» **Task**: In your copy, include every line of the listing below exactly but none of the pictures.

» **Provided data**:
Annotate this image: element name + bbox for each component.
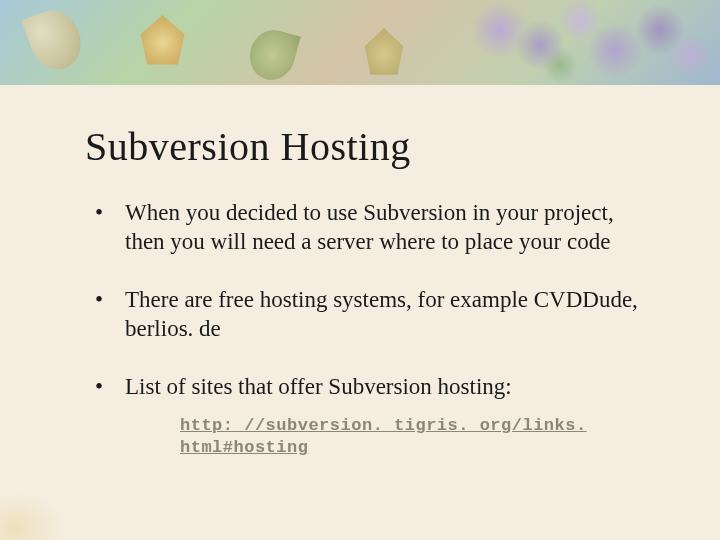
leaf-decoration-icon (244, 25, 300, 85)
bullet-item: When you decided to use Subversion in yo… (85, 198, 655, 257)
flower-decoration-icon (460, 0, 720, 85)
bullet-list: When you decided to use Subversion in yo… (85, 198, 655, 459)
slide-content: Subversion Hosting When you decided to u… (0, 85, 720, 507)
decorative-banner (0, 0, 720, 85)
maple-leaf-icon (360, 28, 408, 80)
corner-decoration-icon (0, 485, 75, 540)
bullet-text: When you decided to use Subversion in yo… (125, 200, 614, 254)
bullet-text: List of sites that offer Subversion host… (125, 374, 512, 399)
hosting-link[interactable]: http: //subversion. tigris. org/links. h… (180, 415, 655, 459)
leaf-decoration-icon (21, 3, 89, 76)
bullet-item: List of sites that offer Subversion host… (85, 372, 655, 459)
bullet-item: There are free hosting systems, for exam… (85, 285, 655, 344)
bullet-text: There are free hosting systems, for exam… (125, 287, 638, 341)
maple-leaf-icon (135, 15, 190, 70)
slide-title: Subversion Hosting (85, 123, 655, 170)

» **Response**:
Annotate this image: element name + bbox for each component.
leaf-decoration-icon (244, 25, 300, 85)
bullet-item: When you decided to use Subversion in yo… (85, 198, 655, 257)
flower-decoration-icon (460, 0, 720, 85)
bullet-list: When you decided to use Subversion in yo… (85, 198, 655, 459)
slide-content: Subversion Hosting When you decided to u… (0, 85, 720, 507)
decorative-banner (0, 0, 720, 85)
maple-leaf-icon (360, 28, 408, 80)
corner-decoration-icon (0, 485, 75, 540)
bullet-text: When you decided to use Subversion in yo… (125, 200, 614, 254)
bullet-text: List of sites that offer Subversion host… (125, 374, 512, 399)
hosting-link[interactable]: http: //subversion. tigris. org/links. h… (180, 415, 655, 459)
leaf-decoration-icon (21, 3, 89, 76)
bullet-item: List of sites that offer Subversion host… (85, 372, 655, 459)
bullet-item: There are free hosting systems, for exam… (85, 285, 655, 344)
bullet-text: There are free hosting systems, for exam… (125, 287, 638, 341)
maple-leaf-icon (135, 15, 190, 70)
slide-title: Subversion Hosting (85, 123, 655, 170)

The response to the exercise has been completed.